- **Task description**: Copy every entry below exactly as it appears, leaving out the images.
#### Record set ####
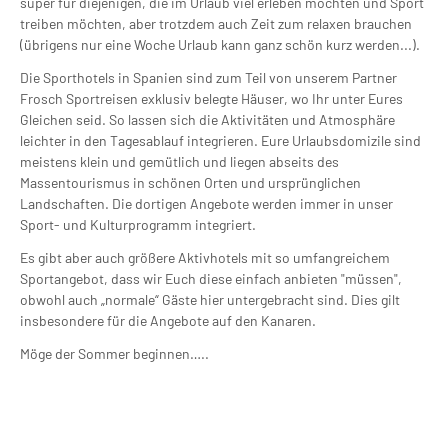
super für diejenigen, die im Urlaub viel erleben möchten und Sport
treiben möchten, aber trotzdem auch Zeit zum relaxen brauchen
(übrigens nur eine Woche Urlaub kann ganz schön kurz werden...).
Die Sporthotels in Spanien sind zum Teil von unserem Partner
Frosch Sportreisen exklusiv belegte Häuser, wo Ihr unter Eures
Gleichen seid. So lassen sich die Aktivitäten und Atmosphäre
leichter in den Tagesablauf integrieren. Eure Urlaubsdomizile sind
meistens klein und gemütlich und liegen abseits des
Massentourismus in schönen Orten und ursprünglichen
Landschaften. Die dortigen Angebote werden immer in unser
Sport- und Kulturprogramm integriert.
Es gibt aber auch größere Aktivhotels mit so umfangreichem
Sportangebot, dass wir Euch diese einfach anbieten "müssen",
obwohl auch „normale“ Gäste hier untergebracht sind. Dies gilt
insbesondere für die Angebote auf den Kanaren.
Möge der Sommer beginnen…..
####
- **Solved exercise**:
super für diejenigen, die im Urlaub viel erleben möchten und Sport
treiben möchten, aber trotzdem auch Zeit zum relaxen brauchen
(übrigens nur eine Woche Urlaub kann ganz schön kurz werden...).
Die Sporthotels in Spanien sind zum Teil von unserem Partner
Frosch Sportreisen exklusiv belegte Häuser, wo Ihr unter Eures
Gleichen seid. So lassen sich die Aktivitäten und Atmosphäre
leichter in den Tagesablauf integrieren. Eure Urlaubsdomizile sind
meistens klein und gemütlich und liegen abseits des
Massentourismus in schönen Orten und ursprünglichen
Landschaften. Die dortigen Angebote werden immer in unser
Sport- und Kulturprogramm integriert.
Es gibt aber auch größere Aktivhotels mit so umfangreichem
Sportangebot, dass wir Euch diese einfach anbieten "müssen",
obwohl auch „normale“ Gäste hier untergebracht sind. Dies gilt
insbesondere für die Angebote auf den Kanaren.
Möge der Sommer beginnen…..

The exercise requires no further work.